Historic postcard display at Gadsden Public Library looks at Alabama tourism

Another traveling exhibit from Troy University featuring representations of historic postcards is on display into August at the Gadsden Public Library’s main branch.

“Tourism of Alabama” has double-sided panels spotlighting more of the 26,000 postcards donated to the university by the late Wade Hall (1934-2015), a Troy graduate who taught English at Bellarmine University in Louisville, Kentucky.

This postcard showing Ave Maria Grotto near Cullman is among the items in the traveling exhibit “Tourism of Alabama” on display at the Gadsden Public Library.
This postcard showing Ave Maria Grotto near Cullman is among the items in the traveling exhibit “Tourism of Alabama” on display at the Gadsden Public Library.

An author, collector and historian, Hall accumulated postcards from all 50 of the United States, as well as 82 foreign countries.

“Military Service: A History in Postcards,” which featured military bases, camps and forts throughout the country, was on display last December at the library.

The tourism exhibit is Alabama-centric and looks at Attractions, City Parks and Events; Greetings; Museums and Monuments; Historical Homes; Lodgings; Natural Attractions; and Transportation and Restaurants.

This postcard showing Pulpit Rock at Cheaha State Park is among the items in the traveling exhibit “Tourism of Alabama” on display at the Gadsden Public Library.
This postcard showing Pulpit Rock at Cheaha State Park is among the items in the traveling exhibit “Tourism of Alabama” on display at the Gadsden Public Library.

Such familiar attractions as Gadsden’s Noccalula Falls, Birmingham’s Vulcan statue and Mobile’s Mardi Gras are included. So are places of the past like Bessemer’s Wigwam Village (a Native American-themed motel where lodgers stayed in cabins fashioned after actual tipis); Montgomery’s Pickett Springs (a popular tourist spot in the late 19th and early 20th centuries that had one of Alabama’s first roller coasters); and the Mentone Springs Hotel.

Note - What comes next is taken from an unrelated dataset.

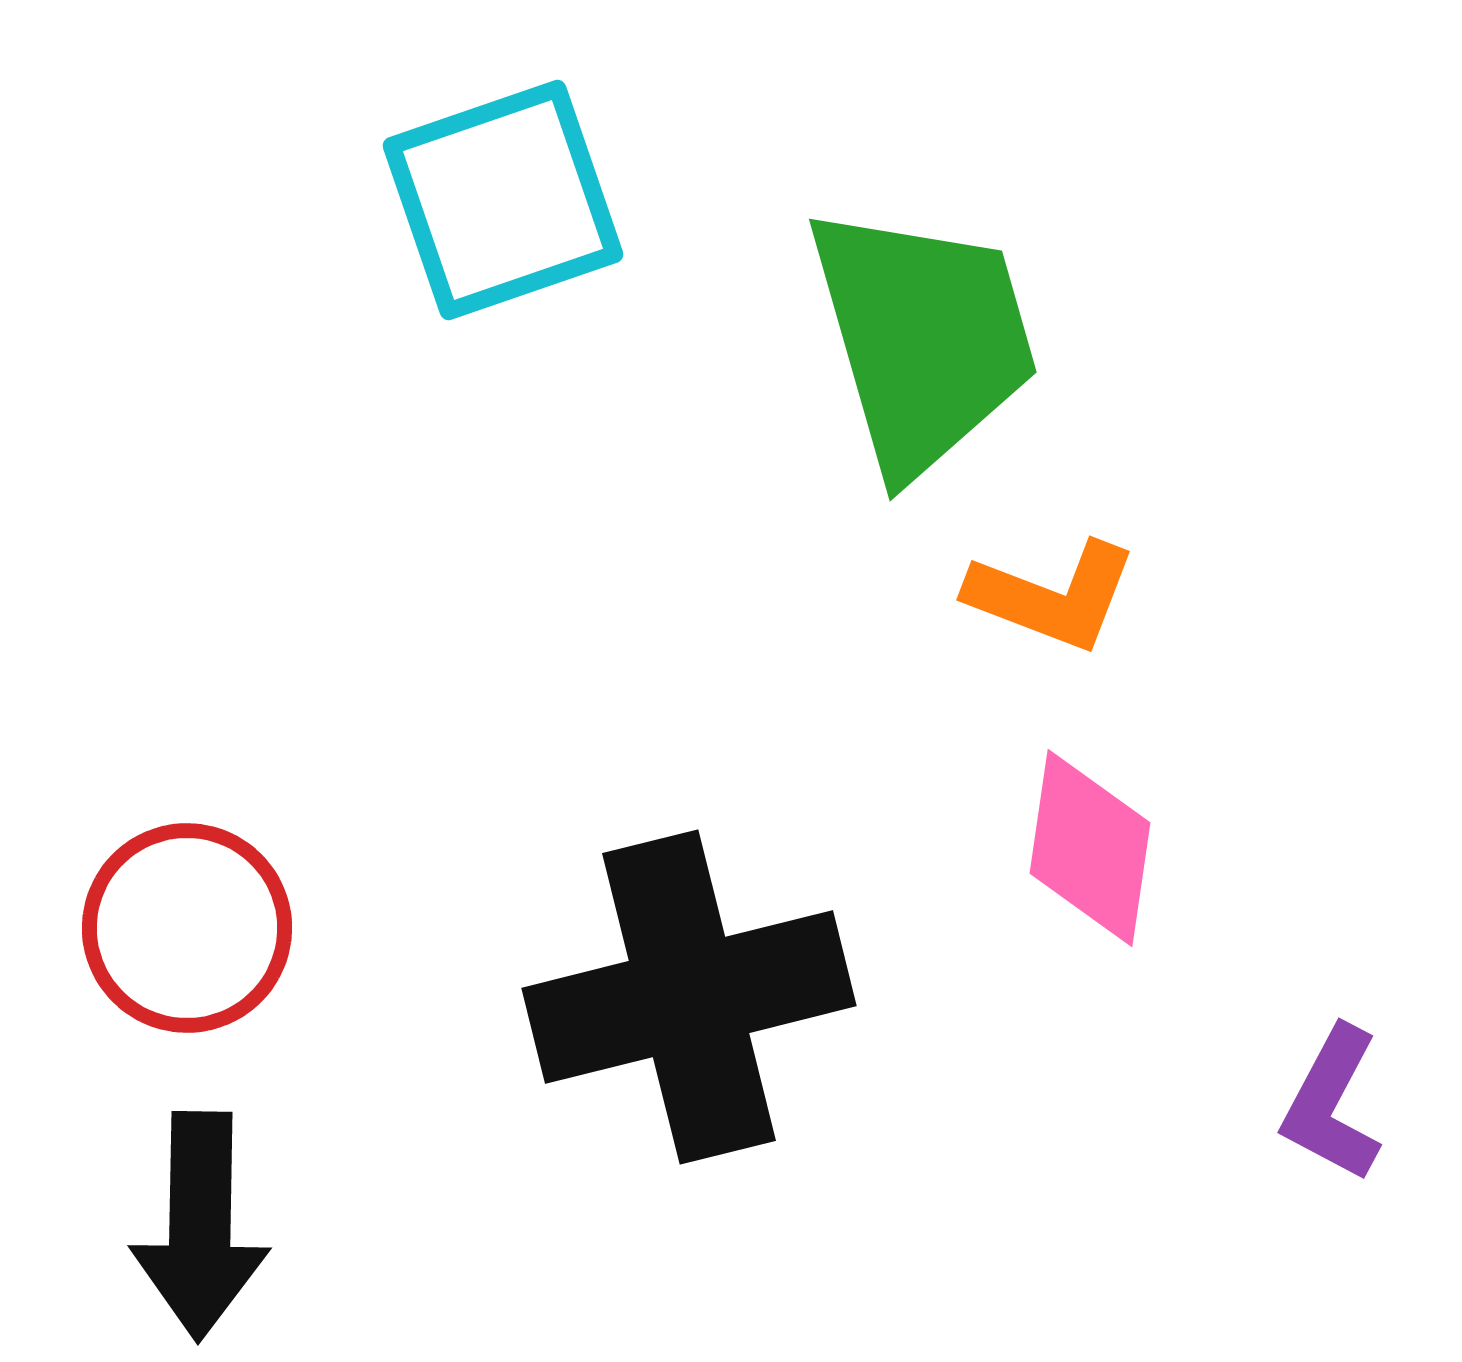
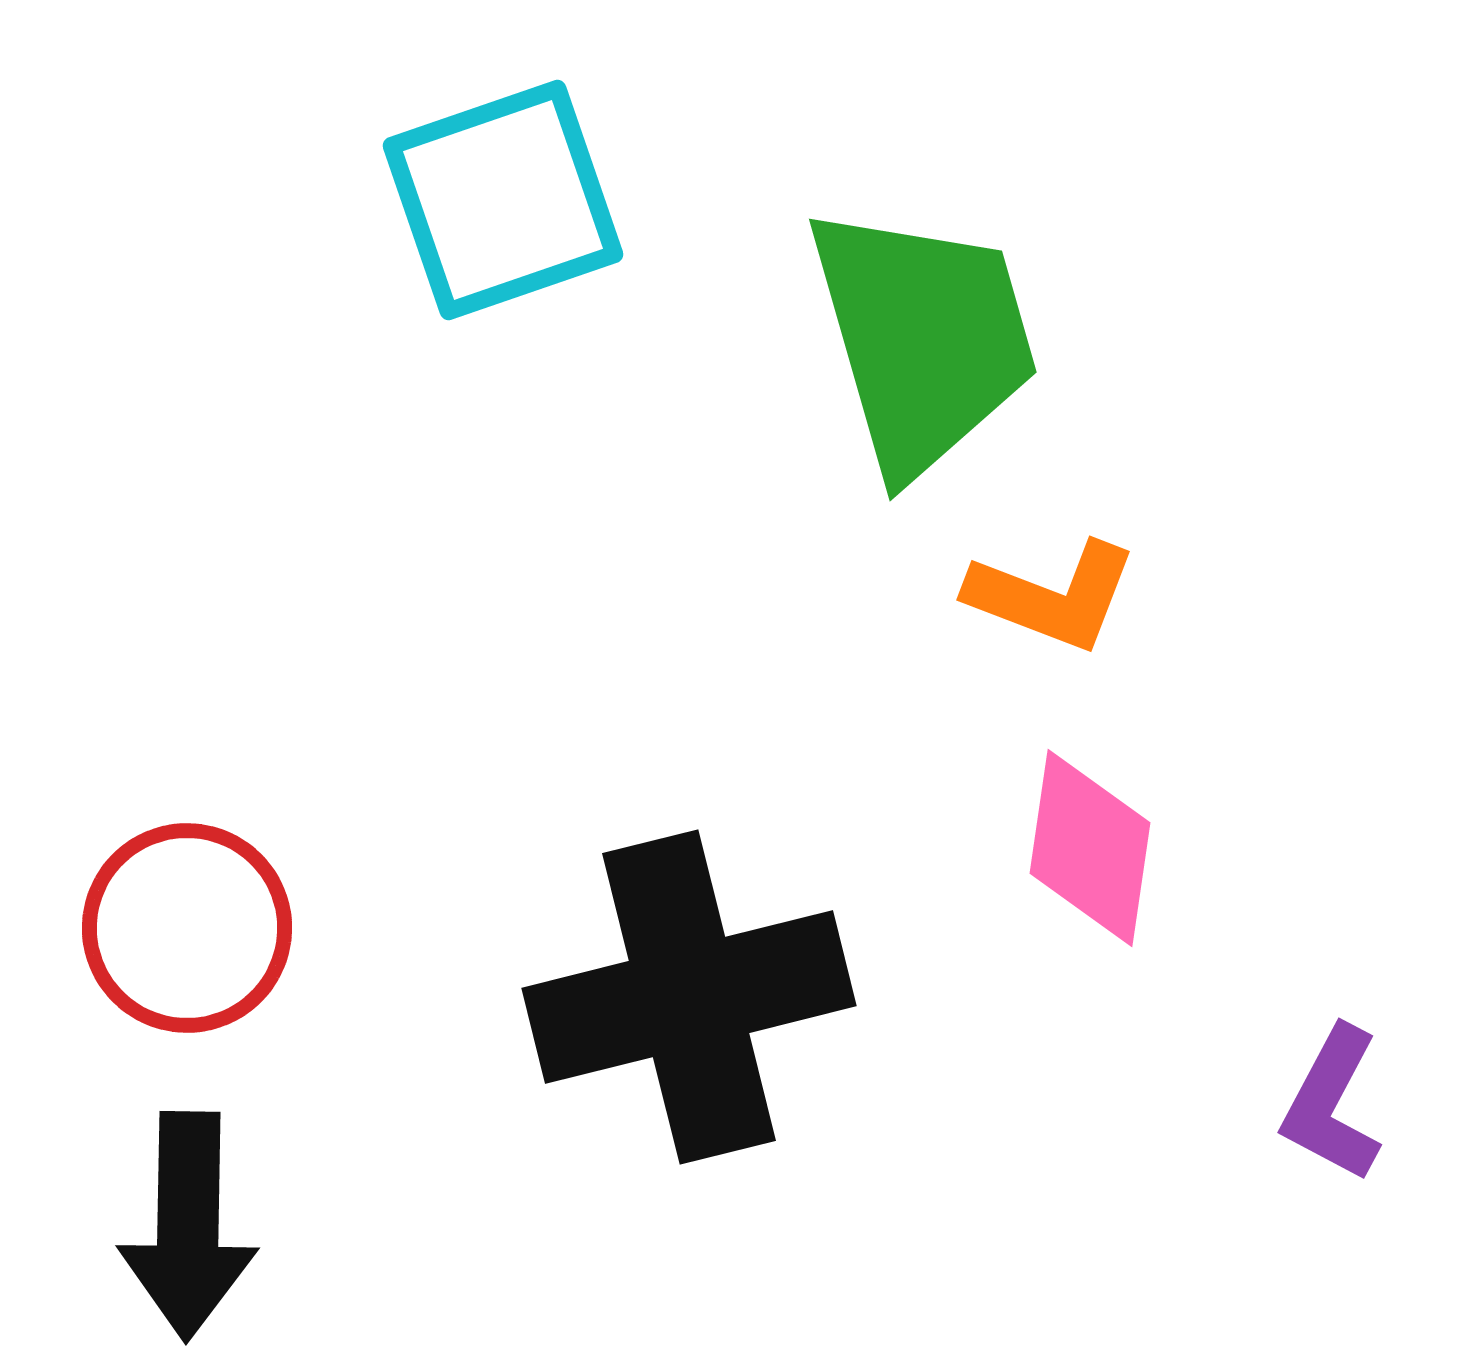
black arrow: moved 12 px left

The historic homes include the residence of former U.S. Speaker of the House William B. Bankhead (and his daughter, actress Tallulah Bankhead) in Jasper, and a more modern postcard spotlights the Irondale Cafe, which spawned Birmingham native Fannie Flagg’s novel “Fried Green Tomatoes at the Whistle Stop Cafe” that later was turned into the film “Fried Green Tomatoes.”